Here, the action of the city permitting MDC effluent to flow into the city’s sewer system materially contributed to its overloading and exposed homeowners to a known risk. Having created *273this condition, the city “was bound, as any other person would be, to act reasonably.” Bonnie W. v. Commonwealth, 419 Mass. 122, 127 (1994). In failing to take steps to ensure that the MDC made the necessary improvements, and allowing the MDC effluent to flow into the city’s sewer system without requiring their completion, the city did not act reasonably, and may be liable for negligence.
Conclusion. In sum, we conclude that the plaintiffs’ suits are not barred by the presentment requirement of G. L. c. 258, § 4. Further, the plaintiffs’ suits are not foreclosed by operation of the exemptions to liability under G. L. c. 258, § 10 (b) and (/). In no. SJC-11118, the order denying the city’s motion for summary judgment and motion to dismiss is affirmed, and the case is remanded to the Superior Court for further proceedings consistent with this opinion. In no. SJC-11119, the order denying the city’s motion for reconsideration of the denial, in part, of its motion for summary judgment is affirmed, and the case is remanded to the Superior Court for further proceedings consistent with this opinion.
So ordered.
“An issue is collateral to the underlying dispute if it is one that will not have to be considered at trial.” Maddocks v. Ricker, 403 Mass. 592, 596 (1988).

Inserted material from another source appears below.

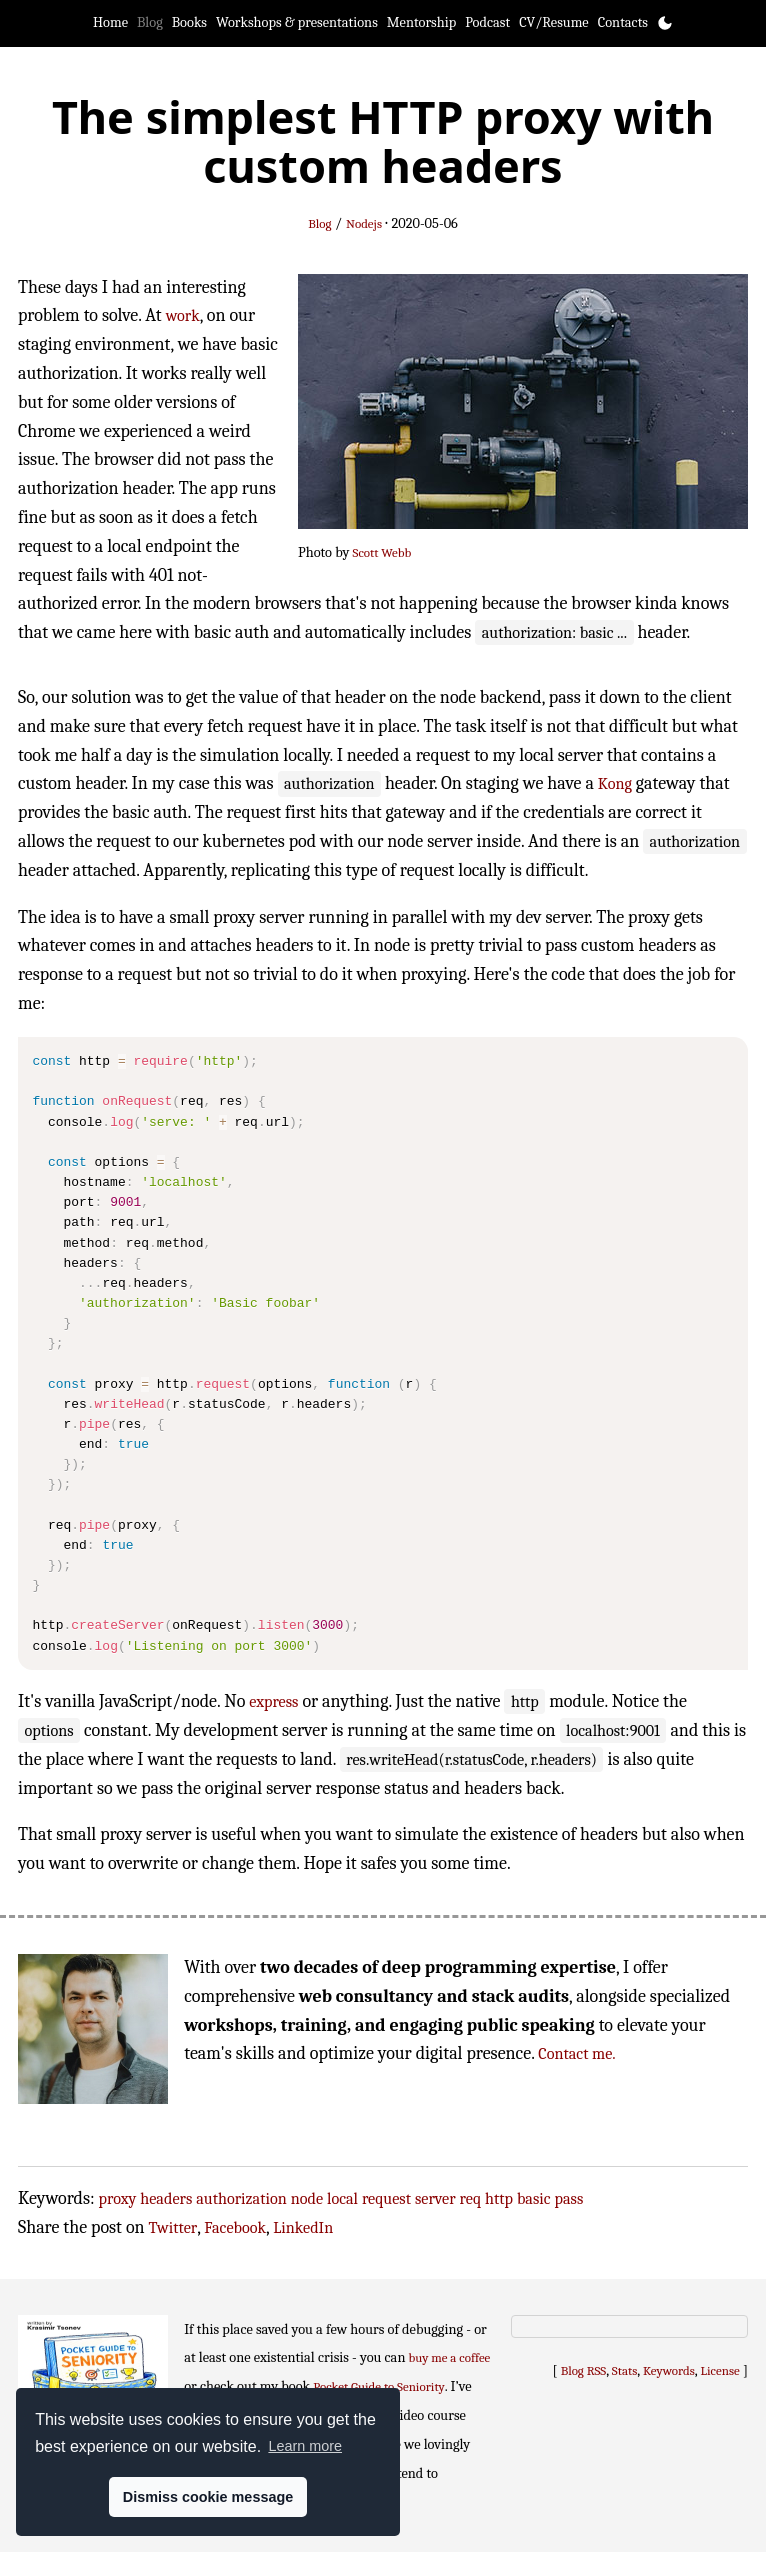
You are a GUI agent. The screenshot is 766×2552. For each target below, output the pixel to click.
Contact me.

For the purposes of this analysis, we assume that our decision in Kent v. Commonwealth, 437 Mass. 312, 317 (2002), applying the doctrine of present execution to motions to dismiss, applies with equal force to motions for summary judgment. Regardless of the procedural mechanism used to assert its right to immunity, the government’s interest in avoiding harassing litigation by resolving immunity issues quickly is paramount.
Even assuming that the negligent trespass issue were properly before the court, we think the trial judge’s order denying the city of Worcester’s motion for summary judgment would be unlikely to be disturbed given that the judge correctly recognized that negligent trespass does not require a showing of intentionality. See DeSanctis v. Lynn Water & Sewer Comm’n, 423 Mass. 112, 118 (1996), citing Restatement (Second) of Torts § 165 (1965) (“plaintiff may recover under the theory of negligent trespass if the jurors determine that the defendant was negligent and that the defendant’s negligent entry onto the plaintiff’s land caused the plaintiff harm”).
By contrast, statutes are generally “prospective in their operation, unless an intention that they shall be retrospective appears by necessary implication from their words, context, or objects when considered in the light of the subject matter, the pre-existing state of the law and the effect upon existent rights, remedies and obligations.” Hanscom v. Malden & Melrose Gas Light Co., 220 Mass. 1, 3 (1914).
Faimess may require that even claims accruing two years or less before Morrissey v. New England Deaconess Ass’n — Abundant Life Communities, Inc., 458 Mass. 580 (2010), be exempted from the requirement of presentment, where it was not reasonable for the plaintiffs to have learned of it promptly on the issuance of the decision.